What to do >>
What is needed is an exact copy of the entries below, with every picture left out.

Material provided >>
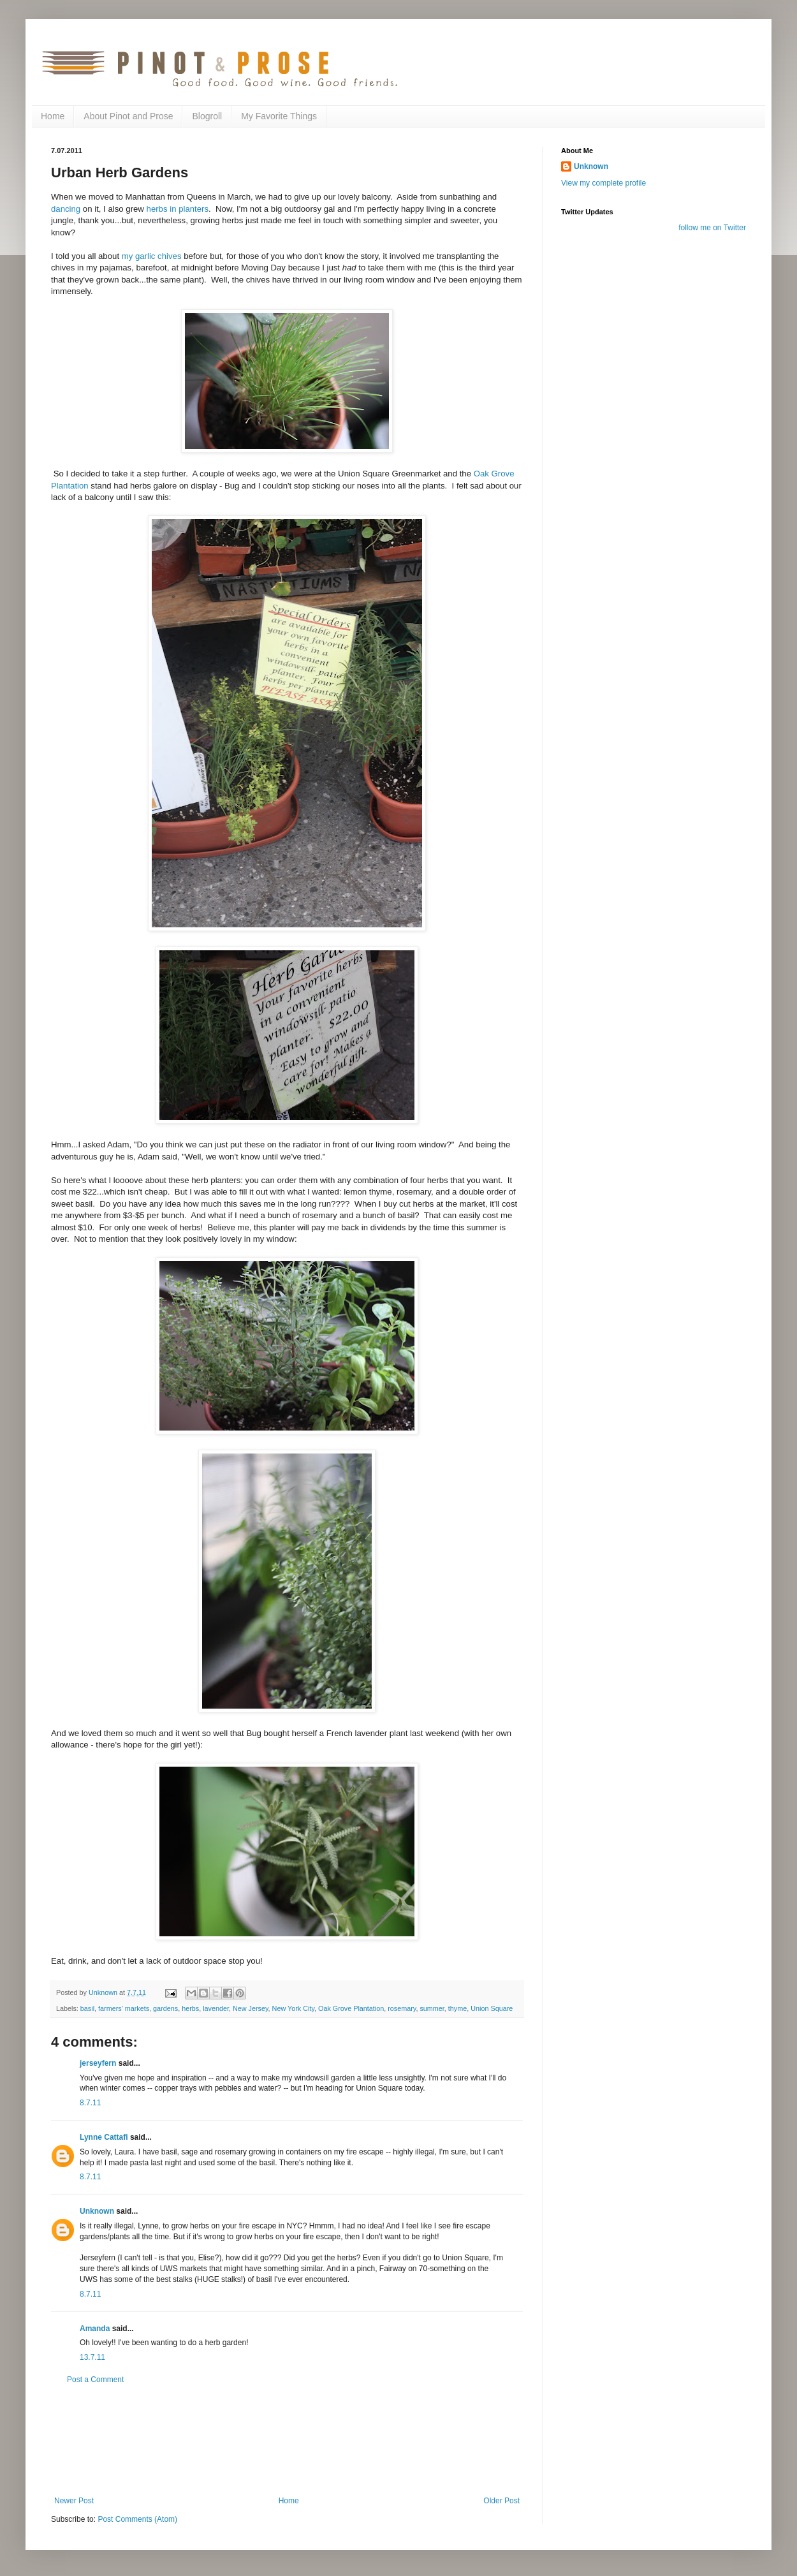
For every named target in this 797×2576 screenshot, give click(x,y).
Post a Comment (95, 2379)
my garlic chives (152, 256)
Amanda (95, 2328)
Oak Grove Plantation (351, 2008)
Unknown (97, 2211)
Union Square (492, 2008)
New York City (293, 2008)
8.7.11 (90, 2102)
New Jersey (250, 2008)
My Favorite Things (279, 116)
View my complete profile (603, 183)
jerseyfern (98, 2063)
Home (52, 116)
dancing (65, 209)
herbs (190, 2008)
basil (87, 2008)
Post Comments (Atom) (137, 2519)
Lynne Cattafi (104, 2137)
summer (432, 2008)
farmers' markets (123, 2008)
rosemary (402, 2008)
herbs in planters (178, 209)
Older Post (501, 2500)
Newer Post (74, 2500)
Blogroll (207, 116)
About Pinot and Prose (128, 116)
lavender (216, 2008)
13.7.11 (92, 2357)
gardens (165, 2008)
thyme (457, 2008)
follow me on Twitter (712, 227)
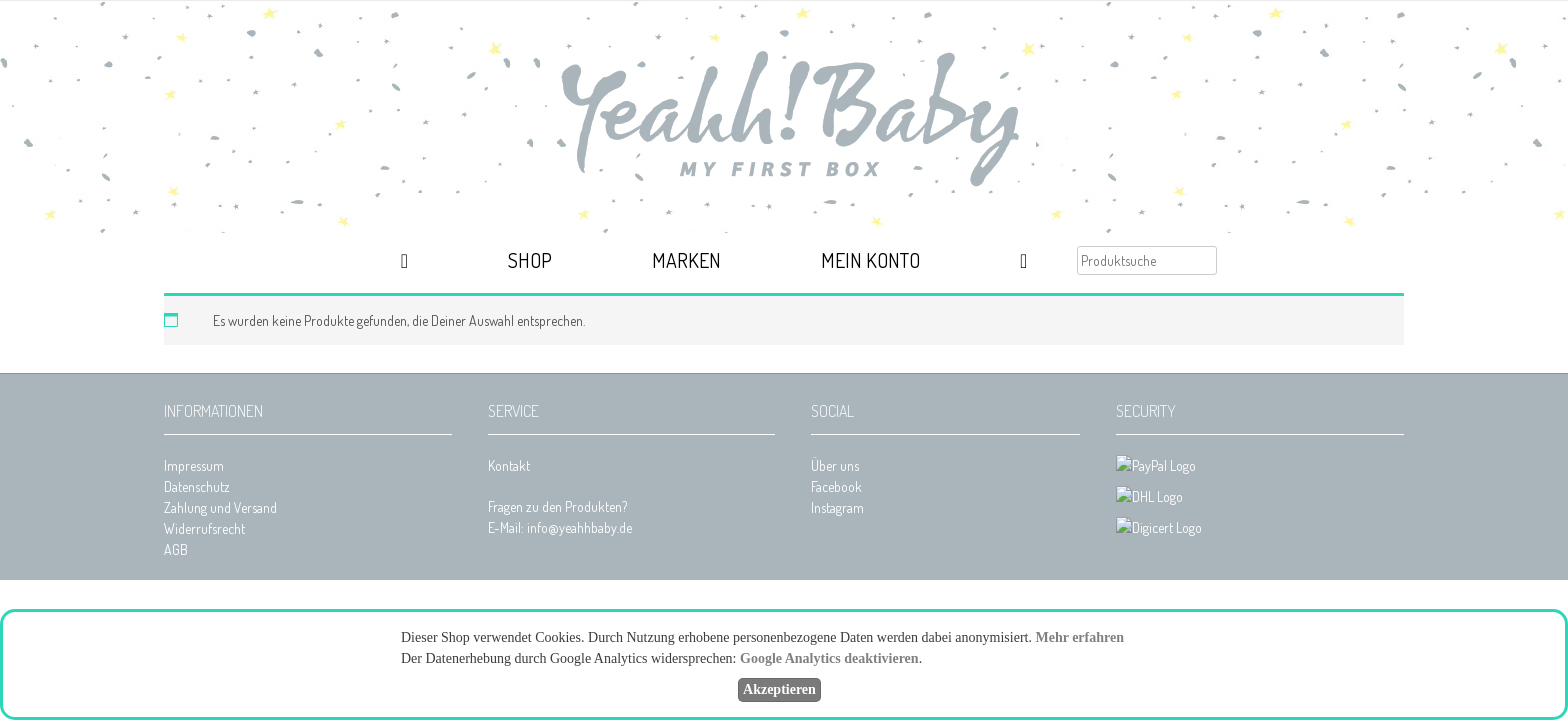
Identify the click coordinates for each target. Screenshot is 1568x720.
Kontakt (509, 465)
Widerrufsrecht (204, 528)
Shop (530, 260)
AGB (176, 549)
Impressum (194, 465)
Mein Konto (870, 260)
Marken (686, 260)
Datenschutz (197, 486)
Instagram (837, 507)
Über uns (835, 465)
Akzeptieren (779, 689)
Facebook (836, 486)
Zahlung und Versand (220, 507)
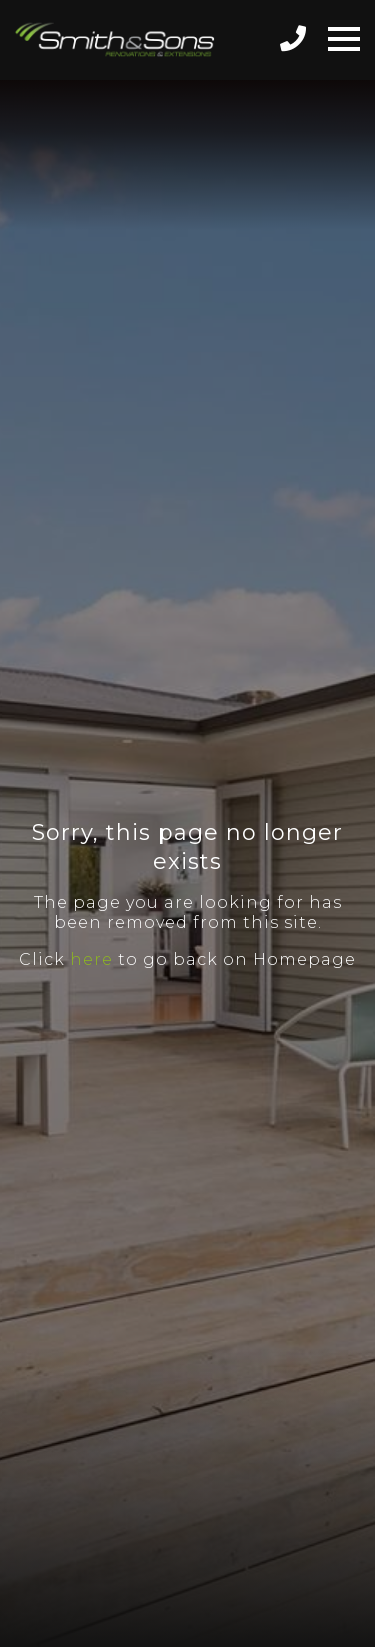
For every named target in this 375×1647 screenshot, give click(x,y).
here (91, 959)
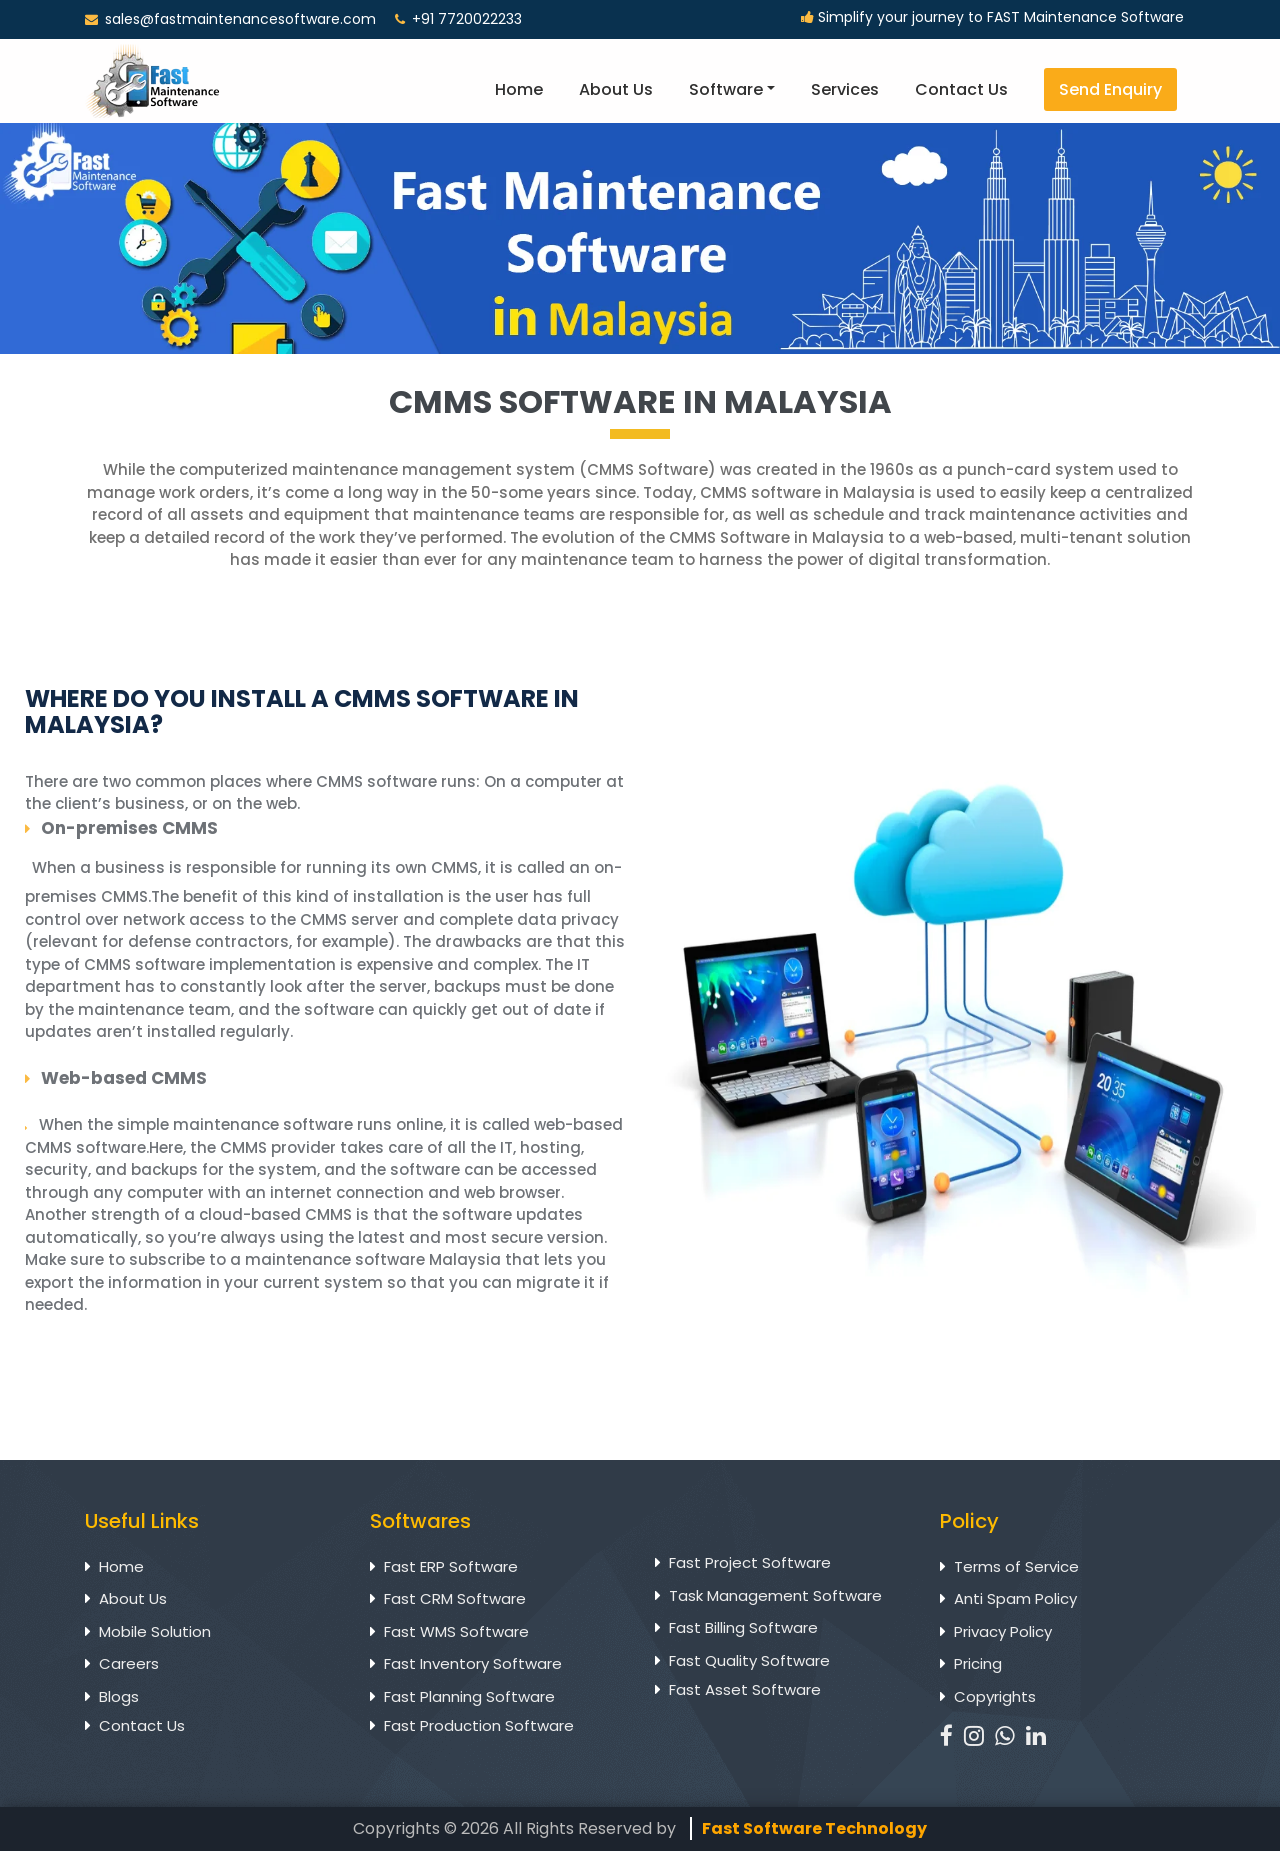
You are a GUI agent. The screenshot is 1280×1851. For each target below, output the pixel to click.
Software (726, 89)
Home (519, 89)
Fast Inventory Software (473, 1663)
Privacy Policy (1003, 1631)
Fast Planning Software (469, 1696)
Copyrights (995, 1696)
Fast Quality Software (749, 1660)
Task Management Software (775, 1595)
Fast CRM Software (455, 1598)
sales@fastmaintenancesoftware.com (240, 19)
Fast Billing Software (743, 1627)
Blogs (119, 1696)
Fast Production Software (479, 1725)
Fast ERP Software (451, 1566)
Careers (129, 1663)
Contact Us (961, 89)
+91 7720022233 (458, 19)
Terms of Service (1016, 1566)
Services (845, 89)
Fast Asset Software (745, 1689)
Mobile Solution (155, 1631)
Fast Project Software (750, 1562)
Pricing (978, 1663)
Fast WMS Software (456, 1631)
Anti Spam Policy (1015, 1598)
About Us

Result >>
For every named target in this 797×2576 screenshot, give click(x,y).
Post a Comment (95, 2379)
my garlic chives (152, 256)
Amanda (95, 2328)
Oak Grove Plantation (351, 2008)
Unknown (97, 2211)
Union Square (492, 2008)
New York City (293, 2008)
8.7.11 (90, 2102)
New Jersey (250, 2008)
My Favorite Things (279, 116)
View my complete profile (603, 183)
jerseyfern (98, 2063)
Home (52, 116)
dancing (65, 209)
herbs (190, 2008)
basil (87, 2008)
Post Comments (Atom) (137, 2519)
Lynne Cattafi (104, 2137)
summer (432, 2008)
farmers' markets (123, 2008)
rosemary (402, 2008)
herbs in planters (178, 209)
Older Post (501, 2500)
Newer Post (74, 2500)
Blogroll (207, 116)
About Pinot and Prose (128, 116)
lavender (216, 2008)
13.7.11 (92, 2357)
gardens (165, 2008)
thyme (457, 2008)
follow me on Twitter (712, 227)
Identify the click coordinates for each target. Screenshot is 1568x720.
Kontakt (509, 465)
Widerrufsrecht (204, 528)
Shop (530, 260)
AGB (176, 549)
Impressum (194, 465)
Mein Konto (870, 260)
Marken (686, 260)
Datenschutz (197, 486)
Instagram (837, 507)
Über uns (835, 465)
Akzeptieren (779, 689)
Facebook (836, 486)
Zahlung und Versand (220, 507)
For every named target in this 375×1647 screenshot, give click(x,y).
here (91, 959)
You are a GUI agent. The screenshot is 1280×1851. For each target below, output the pixel to click.
Software (726, 89)
Home (519, 89)
Fast Inventory Software (473, 1663)
Privacy Policy (1003, 1631)
Fast Planning Software (469, 1696)
Copyrights (995, 1696)
Fast Quality Software (749, 1660)
Task Management Software (775, 1595)
Fast CRM Software (455, 1598)
sales@fastmaintenancesoftware.com (240, 19)
Fast Billing Software (743, 1627)
Blogs (119, 1696)
Fast Production Software (479, 1725)
Fast ERP Software (451, 1566)
Careers (129, 1663)
Contact Us (961, 89)
+91 7720022233 (458, 19)
Terms of Service (1016, 1566)
Services (845, 89)
Fast Asset Software (745, 1689)
Mobile Solution (155, 1631)
Fast Project Software (750, 1562)
Pricing (978, 1663)
Fast WMS Software (456, 1631)
Anti Spam Policy (1015, 1598)
About Us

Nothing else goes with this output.